# [DATA FOR THE TASK]
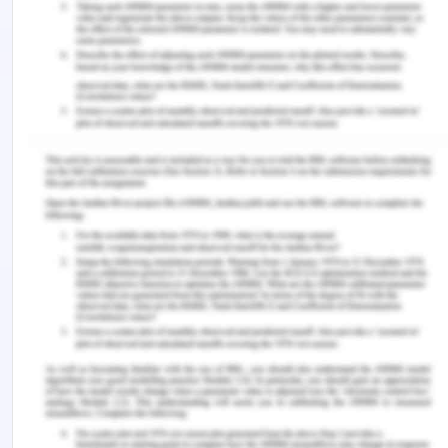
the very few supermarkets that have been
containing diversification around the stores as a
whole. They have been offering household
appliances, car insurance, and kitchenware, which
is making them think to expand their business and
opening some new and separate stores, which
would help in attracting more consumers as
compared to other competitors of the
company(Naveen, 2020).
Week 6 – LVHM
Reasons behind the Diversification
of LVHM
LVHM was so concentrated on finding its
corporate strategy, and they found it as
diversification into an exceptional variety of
==
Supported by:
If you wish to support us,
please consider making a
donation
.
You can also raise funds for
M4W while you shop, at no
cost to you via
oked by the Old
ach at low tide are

# [ACTIVITY]
In the records above, the line with "the very few supermarkets that have been" marks the start and the line with "Week 6 – LVHM" marks the end; copy that stretch exactly, both lines included, and nothing else.

# [COMPLETED EXERCISE]
the very few supermarkets that have been
containing diversification around the stores as a
whole. They have been offering household
appliances, car insurance, and kitchenware, which
is making them think to expand their business and
opening some new and separate stores, which
would help in attracting more consumers as
compared to other competitors of the
company(Naveen, 2020).
Week 6 – LVHM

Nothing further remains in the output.